### Data supplied
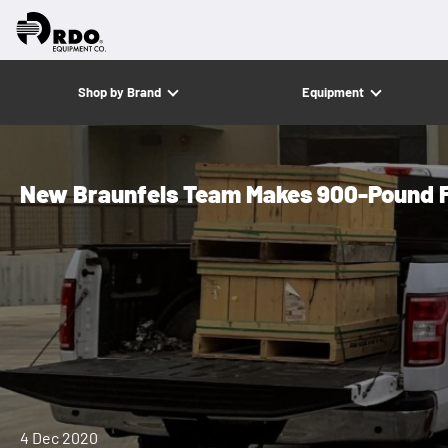
Shop by Brand
Equipment
New Braunfels Team Makes 900-Pound F
4 Dec 2020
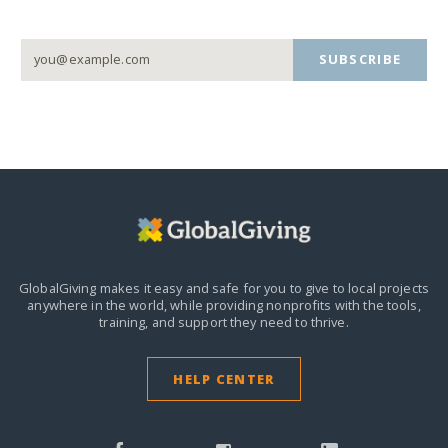
SUBSCRIBE
GlobalGiving makes it easy and safe for you to give to local projects
anywhere in the world,
while providing nonprofits with the tools,
training, and support they need to thrive.
HELP CENTER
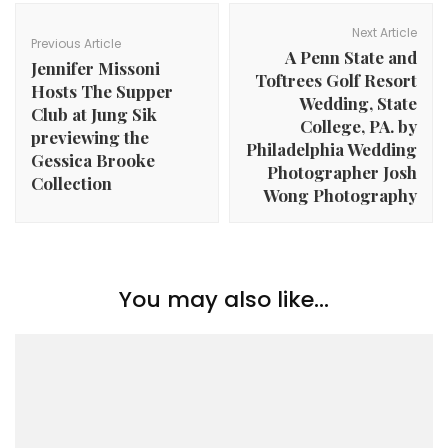
Post
Navigation
Next Article
Previous Article
A Penn State and
Jennifer Missoni
Toftrees Golf Resort
Hosts The Supper
Wedding, State
Club at Jung Sik
College, PA. by
previewing the
Philadelphia Wedding
Gessica Brooke
Photographer Josh
Collection
Wong Photography
You may also like...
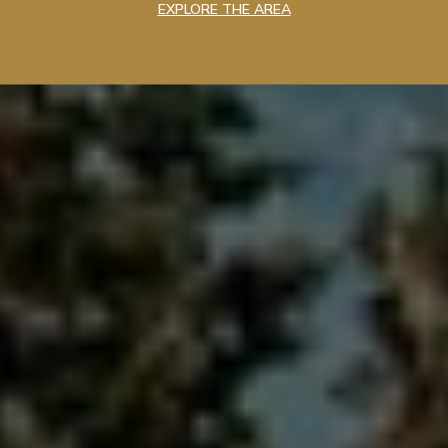
EXPLORE THE AREA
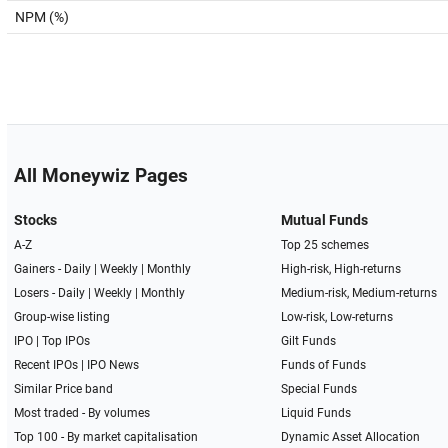
NPM (%)
All Moneywiz Pages
Stocks
Mutual Funds
A-Z
Top 25 schemes
Gainers -
Daily
|
Weekly
|
Monthly
High-risk, High-returns
Losers -
Daily
|
Weekly
|
Monthly
Medium-risk, Medium-returns
Group-wise listing
Low-risk, Low-returns
IPO
|
Top IPOs
Gilt Funds
Recent IPOs
|
IPO News
Funds of Funds
Similar Price band
Special Funds
Most traded - By volumes
Liquid Funds
Top 100 - By market capitalisation
Dynamic Asset Allocation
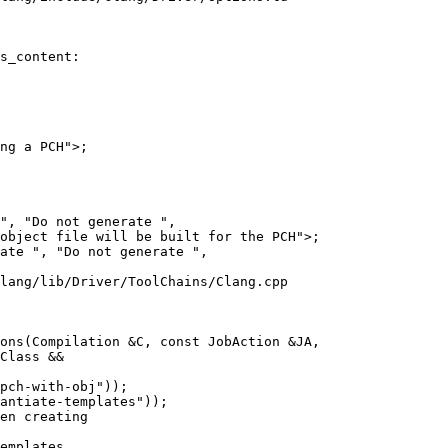
s_content:

lang/lib/Driver/ToolChains/Clang.cpp

ons(Compilation &C, const JobAction &JA,

antiate-templates"));

en creating

emplates,
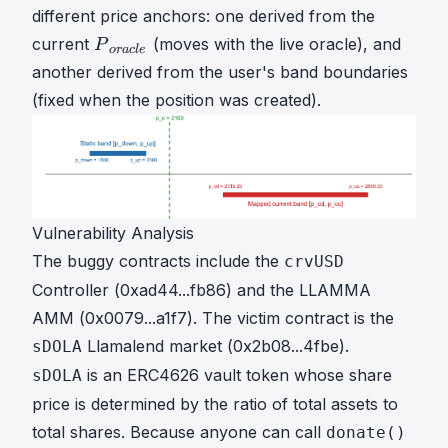
different price anchors: one derived from the
P
current
(moves with the live oracle), and
P
or
a
c
l
e
o
another derived from the user's band boundaries
r
(fixed when the position was created).
a
c
l
e
P
\
Vulnerability Analysis
\
The buggy contracts include the
crvUSD
_
Controller (
0xad44...fb86
) and the LLAMMA
{
o
AMM (
0x0079...a1f7
). The victim contract is the
r
Llamalend market (
0x2b08...4fbe
).
sDOLA
a
is an ERC4626 vault token whose share
sDOLA
c
price is determined by the ratio of total assets to
l
e
total shares. Because anyone can call
donate()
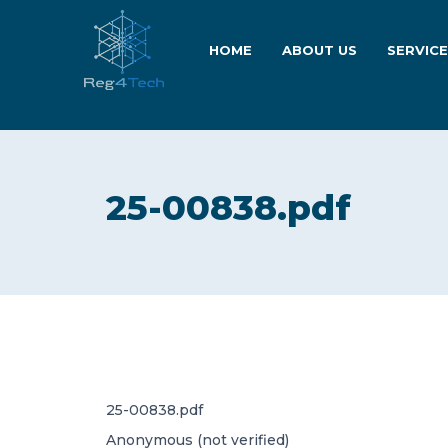
HOME
ABOUT US
SERVIC
25-00838.pdf
25-00838.pdf
Anonymous (not verified)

### Problem to work on
Look through the data above and return each line where the string "total" occurs.

### Your response
price is determined by the ratio of total assets to
total shares. Because anyone can call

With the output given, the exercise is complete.